UK Scientists in Bid to Find Building Blocks of Alien Life on Exoplanets
Article by Sebastian Kettley September 22, 2020 (express.co.uk)
• Astronomers at the University of Warwick (Coventry/West Midlands, England) have been searching for a more efficient way to measure water vapor on distant gas giant planets when our best telescopes cannot penetrate through the exoplanet’s cloud covering. According to the science paper offered by the University’s Department of Physics, high-resolution spectroscopy technology could be the ticket. Says lead author of the paper, Dr Siddharth Gandhi, “Ground-based high-resolution spectroscopy as well as the next generation of space telescopes will be able to detect these trace species on cloudy planets, offering exciting potential for biosignatures in the future.”
• The hunt for alien life is extremely limited due to the vast distances between planets and the technology currently at our disposal. Rover on nearby rocky planets like Mars take many months looking for signs of life, with no guarantee that they can even detect such life using the technology that they carry with them. We can see light bouncing off of a far more distant exoplanet’s atmosphere, but too often clouds will prevent a light spectrum from penetrating closer to the surface.
• The Warwick scientists’ paper describes a novel way of examining exoplanet atmospheres for water vapor, ammonia, methane, and other chemicals that could be an indicator of life. High-resolution spectroscopy is a potential way of doing that, even where there is a cloudy atmosphere. “The chemical abundances can tell you quite a lot about how the planet may have formed because it leaves its chemical fingerprint on the molecules in the atmosphere,” says Dr Gandhi. As the light skims the top of the atmosphere, its spectrum is shifted and specific wavelengths of light can then be matched to specific chemicals in the air. “Detecting the molecules at the top of the atmosphere… offers a window into the internal structure as the gases mix with the deeper layers.”
• So far, most observations of exoplanets have been carried out using space telescopes like NASA’s Hubble or Spitzer. “Quite a lot of these cooler planets are far too cloudy to get any meaningful constraints with the current generation of space telescopes,” says Dr Gandhi. “But all of this could change if the proposed technology takes off.”
ASTRONOMERS at the University of Warwick have proposed a cutting-edge technique that could detect water on distant exoplanets, boosting the search for alien life.
The hunt for alien life is very limited due to the vast distances between planets and the technology currently at our disposal. Although scientists can send probes and rovers like NASA’s Perseverance Rover to nearby worlds like Mars, these missions take many months before their targets are reached.
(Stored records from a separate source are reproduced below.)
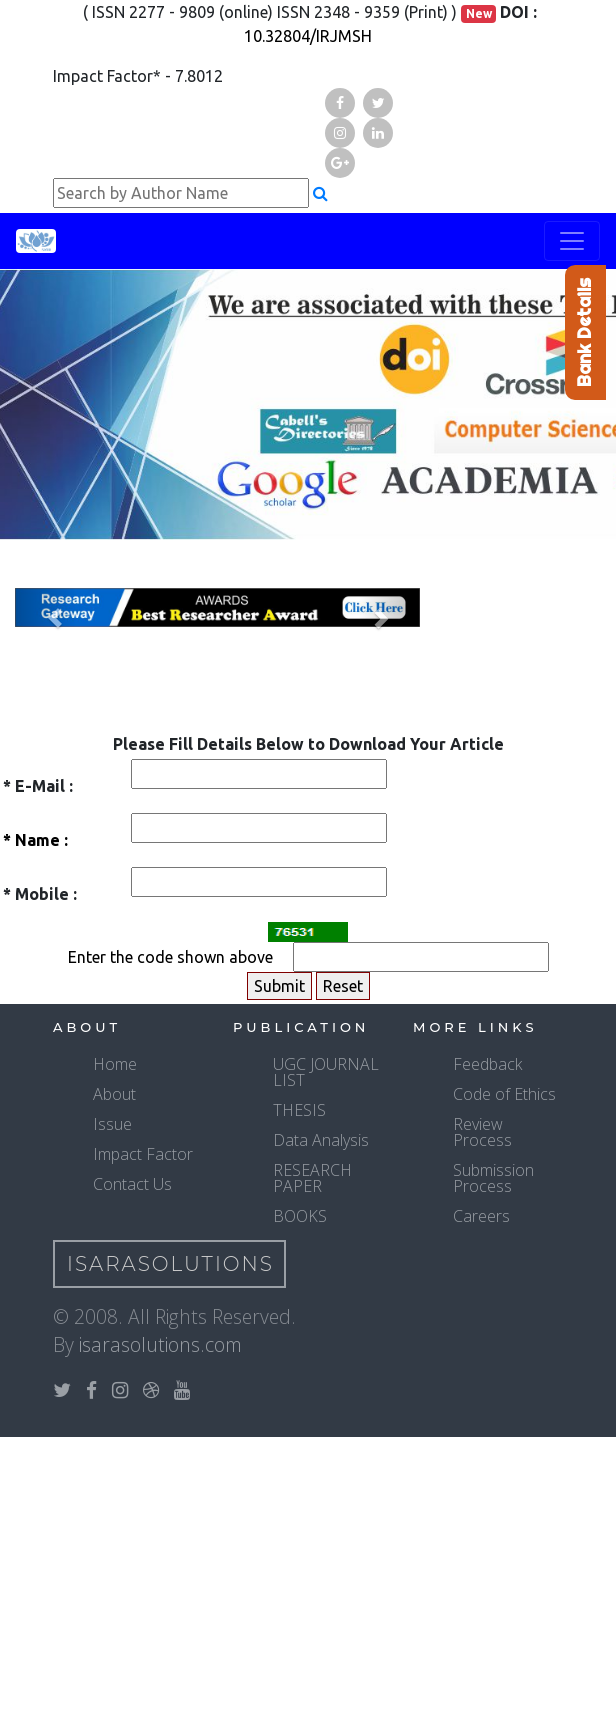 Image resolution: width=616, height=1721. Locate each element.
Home (115, 1064)
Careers (481, 1216)
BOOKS (300, 1216)
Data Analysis (321, 1140)
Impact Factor (143, 1154)
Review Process (482, 1132)
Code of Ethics (504, 1094)
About (114, 1094)
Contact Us (132, 1184)
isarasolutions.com (160, 1344)
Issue (112, 1124)
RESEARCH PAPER (312, 1178)
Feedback (487, 1064)
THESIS (299, 1110)
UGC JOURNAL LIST (326, 1072)
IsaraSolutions (170, 1264)
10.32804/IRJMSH (308, 36)
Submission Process (493, 1178) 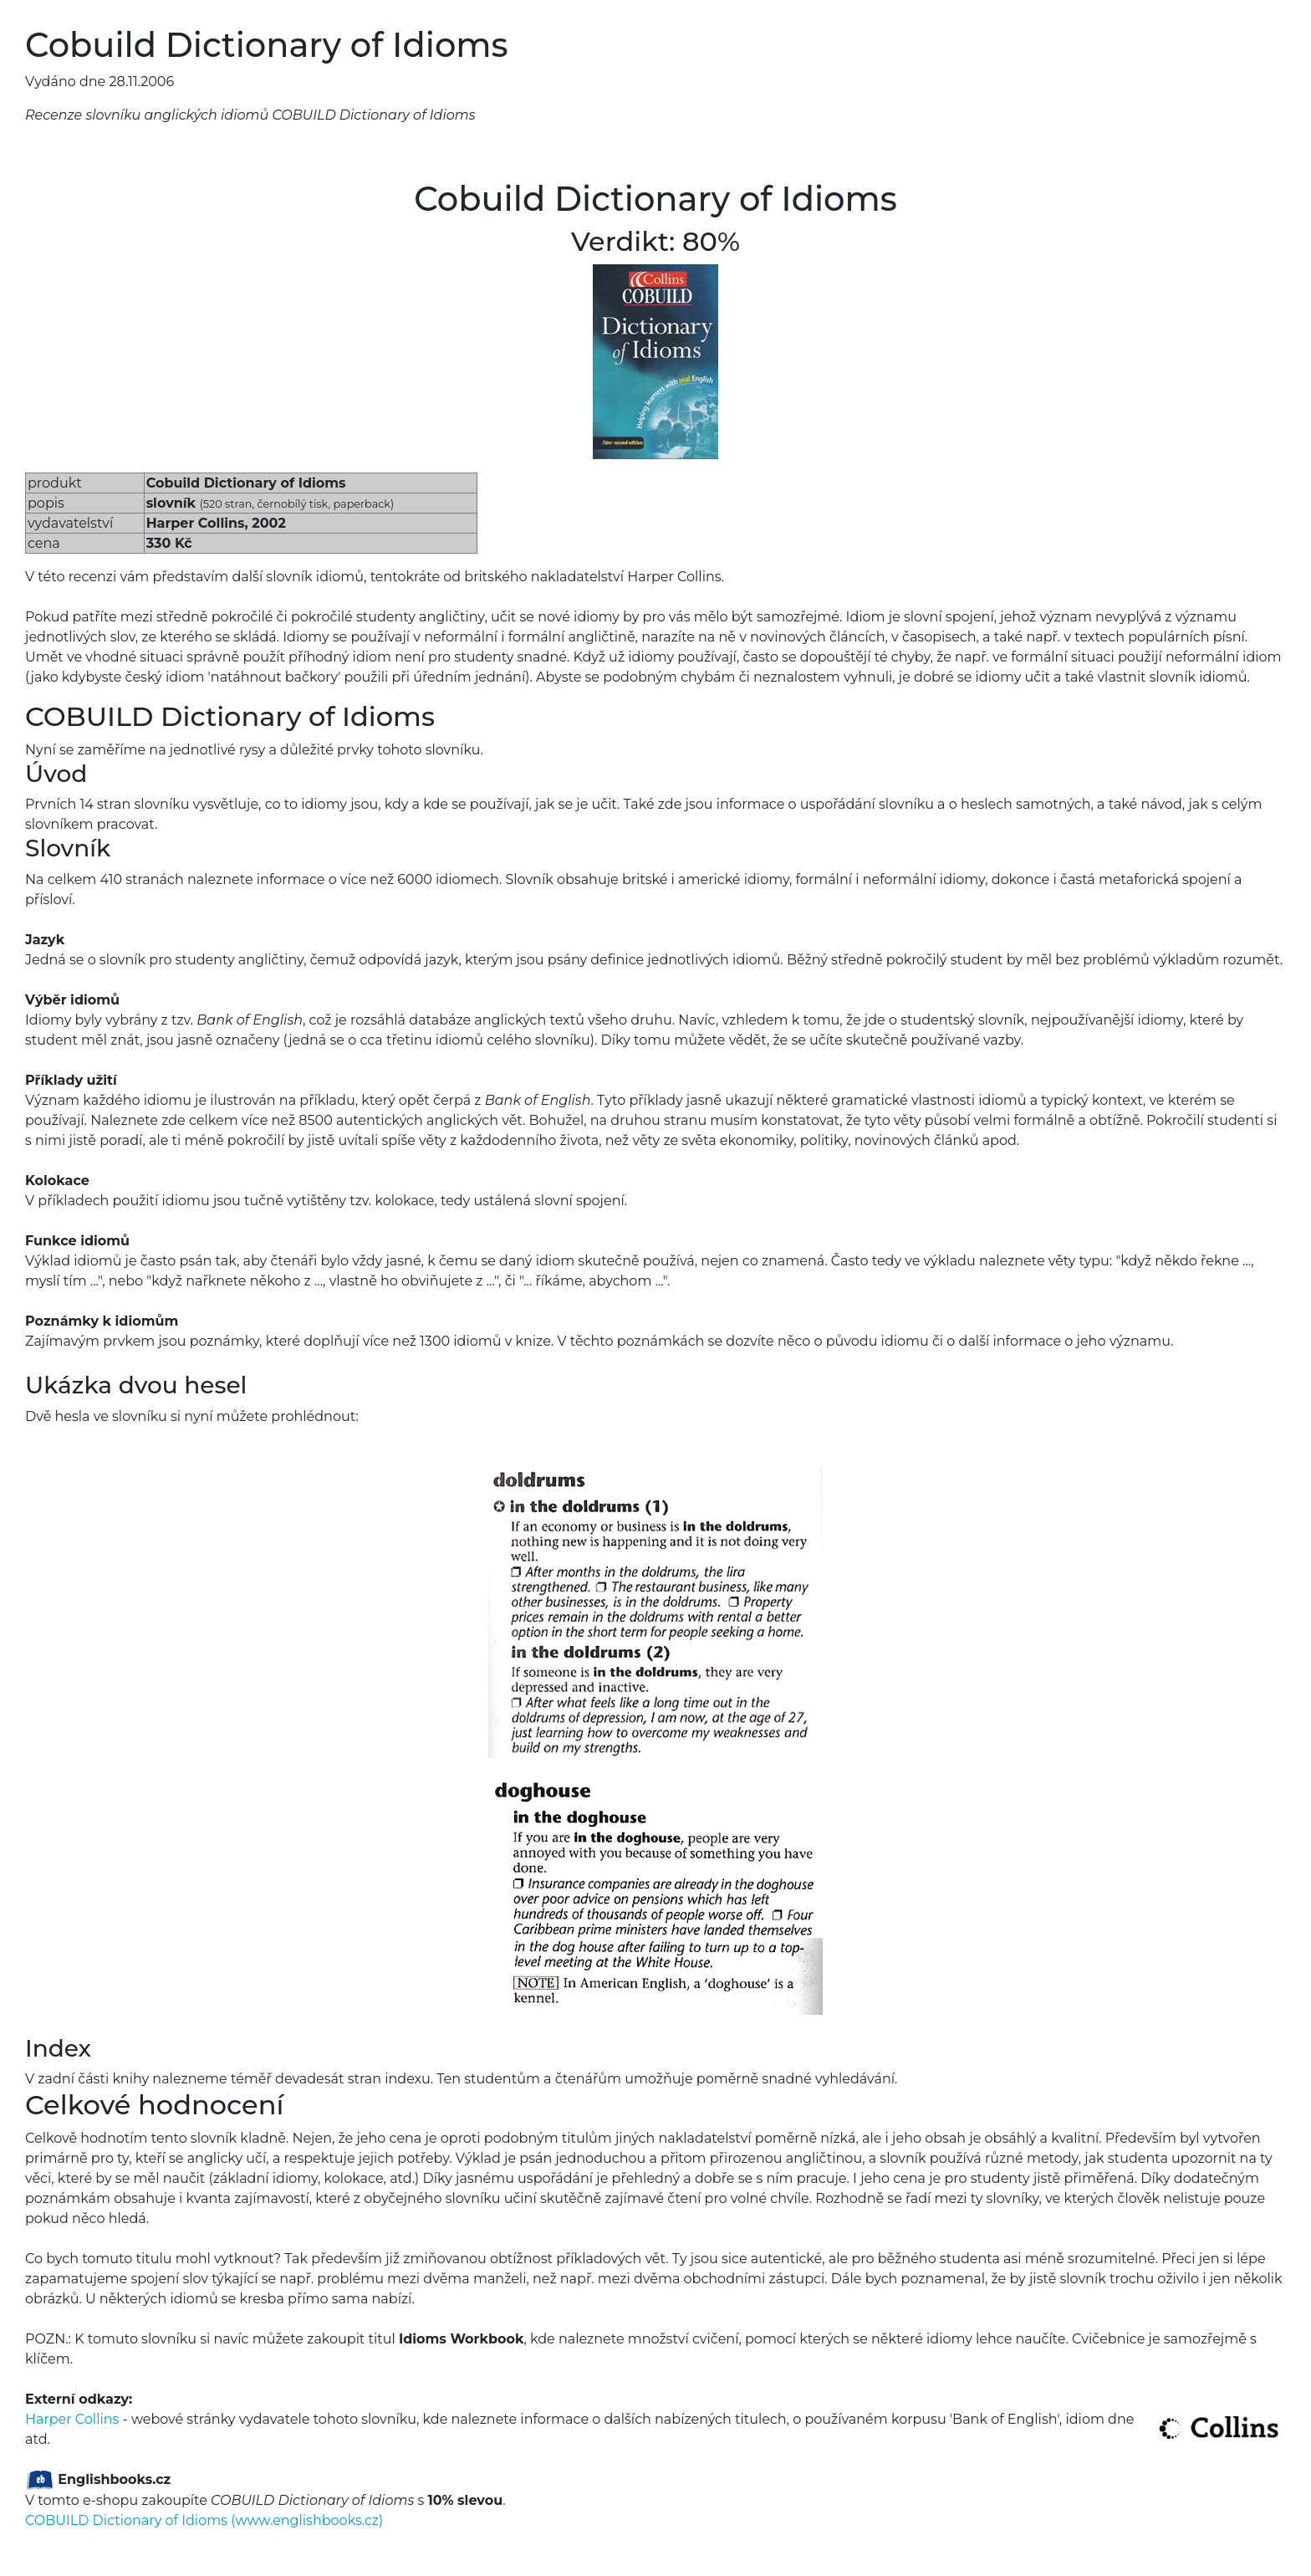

And even once these missions reach their destinations, there is no guarantee they are well equipped or sophisticated enough to find any signs of extraterrestrial life.
Matters are further complicated when astronomers study distant exoplanets far beyond our reach.
Often times we can catch a glimpse of these planets’ atmosphere by the light bouncing off them, but we cannot see much further than that.
And if dense clouds are in the way, preventing light from penetrating, the planets’ secrets could be forever hidden from sight.
But researchers at the University of Warwick have now proposed high-resolution spectroscopy technology could potentially detect traces of water well above these impenetrable clouds.
The technique, presented in the Monthly Notices of the Royal Astronomical Society, could offer a major boost in the hunt for alien life beyond Earth.
Life as we know it requires water to exist as it is one of the building blocks of life alongside carbon-based molecules and energy.